Marz described an architecture of ‘layers’, the ‘speed layer,’ ‘batch layer,’ and ‘serving layer,’ as shown in the following figure:

Image source

The batch layer is composed, as you would expect, of a distributed file system such as HDFS and a computation engine like Spark. In order to achieve real-time capabilities, however, another set of systems must be included. A low-latency distributed data store and a built-for-purpose real-time computation engine such as the Marz-authored Apache Storm, which is a popular option, are also required.

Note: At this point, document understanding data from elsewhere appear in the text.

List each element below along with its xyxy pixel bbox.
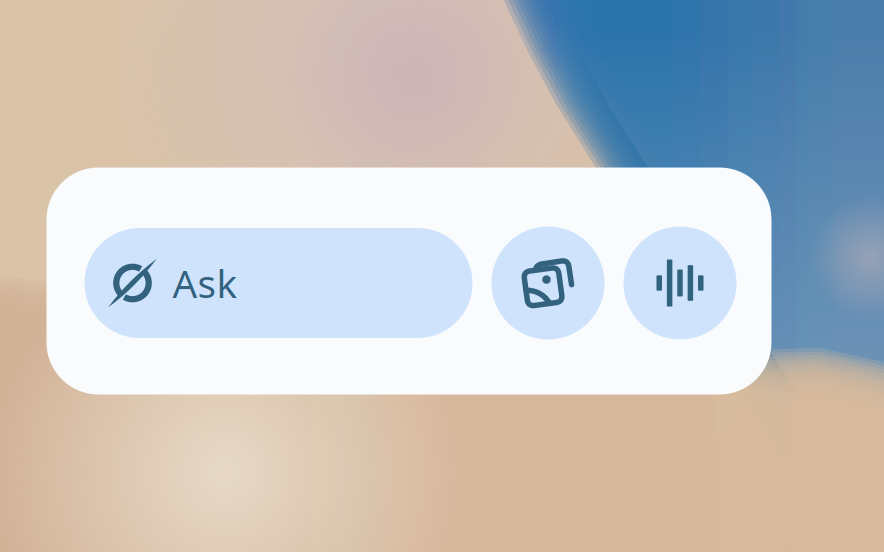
button[interactable]: Voice mode (624, 226, 736, 340)
button[interactable]: Add photo (492, 226, 604, 340)
button[interactable]: Ask (84, 228, 472, 338)
staticText: Ask (172, 257, 238, 309)
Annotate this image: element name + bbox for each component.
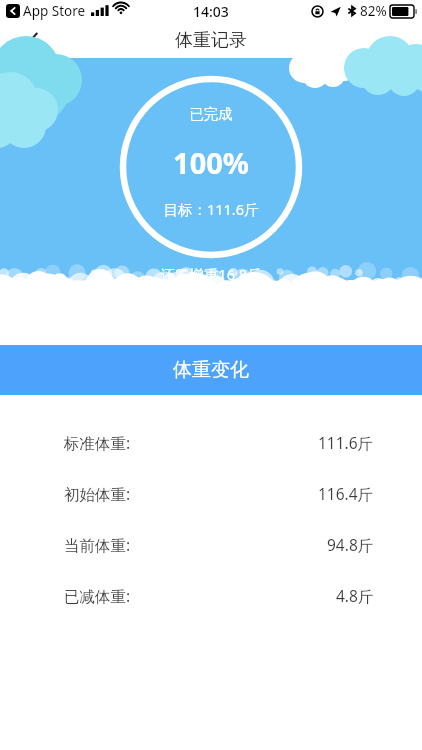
button[interactable]: 标准体重: bbox=[0, 417, 422, 468]
staticText: 14:03 bbox=[193, 2, 229, 21]
staticText: 体重变化 bbox=[173, 358, 249, 382]
staticText: 还需增重16.8斤 bbox=[160, 264, 262, 284]
staticText: 标准体重: bbox=[64, 432, 131, 453]
button[interactable]: 已减体重: bbox=[0, 570, 422, 621]
staticText: 100% bbox=[173, 143, 249, 182]
staticText: 初始体重: bbox=[64, 483, 131, 504]
staticText: 4.8斤 bbox=[336, 585, 374, 606]
button[interactable]: 初始体重: bbox=[0, 468, 422, 519]
staticText: 当前体重: bbox=[64, 534, 131, 555]
button[interactable]: Back bbox=[16, 22, 52, 58]
staticText: 94.8斤 bbox=[327, 534, 374, 555]
button[interactable]: 当前体重: bbox=[0, 519, 422, 570]
staticText: 已完成 bbox=[189, 105, 233, 123]
staticText: 111.6斤 bbox=[318, 432, 374, 453]
staticText: 体重记录 bbox=[175, 29, 247, 52]
button[interactable]: 体重变化 bbox=[0, 345, 422, 395]
staticText: App Store bbox=[23, 2, 86, 20]
staticText: 82% bbox=[360, 2, 387, 20]
staticText: 已减体重: bbox=[64, 585, 131, 606]
staticText: 目标：111.6斤 bbox=[163, 199, 259, 219]
staticText: 116.4斤 bbox=[318, 483, 374, 504]
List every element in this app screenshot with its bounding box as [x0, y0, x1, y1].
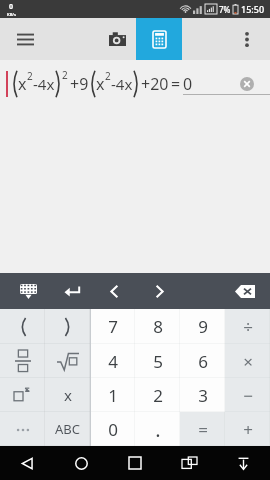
staticText: 7	[108, 315, 118, 338]
button[interactable]: Clear	[236, 73, 258, 95]
button[interactable]: Enter	[54, 273, 90, 309]
button[interactable]: =	[180, 412, 225, 446]
button[interactable]: 0	[91, 412, 135, 446]
staticText: 2	[105, 69, 111, 83]
staticText: -4x	[111, 74, 133, 94]
button[interactable]: Recents	[108, 446, 162, 480]
staticText: 4	[108, 350, 118, 373]
staticText: =	[171, 73, 181, 95]
button[interactable]: 8	[135, 309, 180, 344]
staticText: 5	[153, 350, 163, 373]
staticText: 2	[62, 68, 68, 82]
staticText: 15:50	[241, 3, 265, 15]
button[interactable]: Calculator	[136, 18, 182, 60]
button[interactable]: ABC	[45, 412, 90, 446]
staticText: .	[155, 416, 161, 443]
staticText: +9	[70, 73, 89, 95]
button[interactable]	[45, 344, 90, 378]
staticText: ×	[243, 350, 253, 373]
staticText: x	[96, 73, 105, 95]
staticText: 8	[153, 315, 163, 338]
staticText: 2	[27, 69, 33, 83]
staticText: =	[198, 418, 208, 441]
button[interactable]	[0, 344, 45, 378]
staticText: x	[64, 385, 72, 405]
button[interactable]: 2	[135, 378, 180, 412]
staticText: ABC	[55, 420, 80, 438]
staticText: 6	[198, 350, 208, 373]
button[interactable]: 3	[180, 378, 225, 412]
button[interactable]: 4	[91, 344, 135, 378]
staticText: -4x	[33, 74, 55, 94]
staticText: x	[18, 73, 27, 95]
button[interactable]: Camera	[98, 18, 136, 60]
button[interactable]: 6	[180, 344, 225, 378]
button[interactable]	[0, 309, 45, 344]
button[interactable]: 5	[135, 344, 180, 378]
staticText: KB/s	[7, 12, 16, 17]
button[interactable]: −	[225, 378, 270, 412]
staticText: 0	[183, 73, 193, 95]
staticText: 1	[108, 384, 118, 407]
staticText: 2	[153, 384, 163, 407]
staticText: +20	[141, 73, 169, 95]
button[interactable]: ×	[225, 344, 270, 378]
button[interactable]: Back	[0, 446, 54, 480]
button[interactable]	[0, 412, 45, 446]
button[interactable]: x	[45, 378, 90, 412]
staticText: +	[243, 418, 253, 441]
staticText: 7%	[219, 4, 231, 15]
button[interactable]: .	[135, 412, 180, 446]
button[interactable]: Download	[216, 446, 270, 480]
button[interactable]: Hide keyboard	[10, 273, 46, 309]
button[interactable]: More options	[232, 24, 262, 54]
button[interactable]: Menu	[8, 22, 42, 56]
staticText: −	[243, 384, 253, 407]
staticText: 9	[198, 315, 208, 338]
staticText: 3	[198, 384, 208, 407]
button[interactable]: 7	[91, 309, 135, 344]
button[interactable]: Home	[54, 446, 108, 480]
button[interactable]	[0, 378, 45, 412]
staticText: ÷	[243, 315, 253, 338]
button[interactable]: 1	[91, 378, 135, 412]
staticText: 0	[9, 2, 14, 12]
button[interactable]: +	[225, 412, 270, 446]
button[interactable]	[45, 309, 90, 344]
button[interactable]: Rotate screen	[162, 446, 216, 480]
button[interactable]: 9	[180, 309, 225, 344]
button[interactable]: Backspace	[228, 276, 262, 306]
button[interactable]: ÷	[225, 309, 270, 344]
button[interactable]: Previous	[98, 273, 130, 309]
staticText: 0	[108, 418, 118, 441]
button[interactable]: Next	[143, 273, 175, 309]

The concept is this: the batch layer provides the foundation of the architecture by producing provably-accurate results at a point-in-time at scale. In the time between execution of batch processing, the ‘speed layer’ is to consume data as it arrives and provide approximate calculations. These calculations may suffer from inaccuracies common to real-time processing, such as those caused by out-of-order messages, mistakes in code, or changing business requirements. But, not to worry, these temporary inaccuracies are corrected by the batch layer the next time processing occurs. Upon completion of batch processing, accumulated data that is not required for stateful real-time computation is purged from the speed layer, which minimizes resource utilization and latency. Thus, the ‘speed layer’ exists simply to bridge the timeliness gap between batch processing windows. Batch and real-time functions produce separate materialized views of the data that must be unioned at the ‘serving layer.’ The ‘serving layer’ is responsible for ensuring that the results produced by the two computation layers are reconciled and presented in a semantically consistent manner.

For Marz, batch processing presents a solution to the problems of real-time distributed data processing. At least in the presence of a system like Hadoop, it is as scalable. Most importantly, it is as simple data processing gets. Apply logic to a set of unchanging data and receive (eventually) accurate results. In his context wherein traditional batch processing problems have been solved through modifications to the overall architecture as described in parts 4 and 5 of this series Marz is correct that the primary problem with batch processing is that it does not produce results in real-time.

The Lambda Architecture has been implemented with success many times. And this is, needless to say, only a very high level overview appropriate for an introduction. I strongly urge you to read the blog post at a minimum, or even the book. It is, however, not without flaws. In the next part of the series we will examine these flaws in context of one proposed alternative, the Kappa Architecture.

The term Lambda, refers to the computer science concept of anonymous functions that emerges from Lambda calculus. In this context, the fundamental principle of the architecture is to apply arbitrary functions to the data regardless of the layer of processing operations.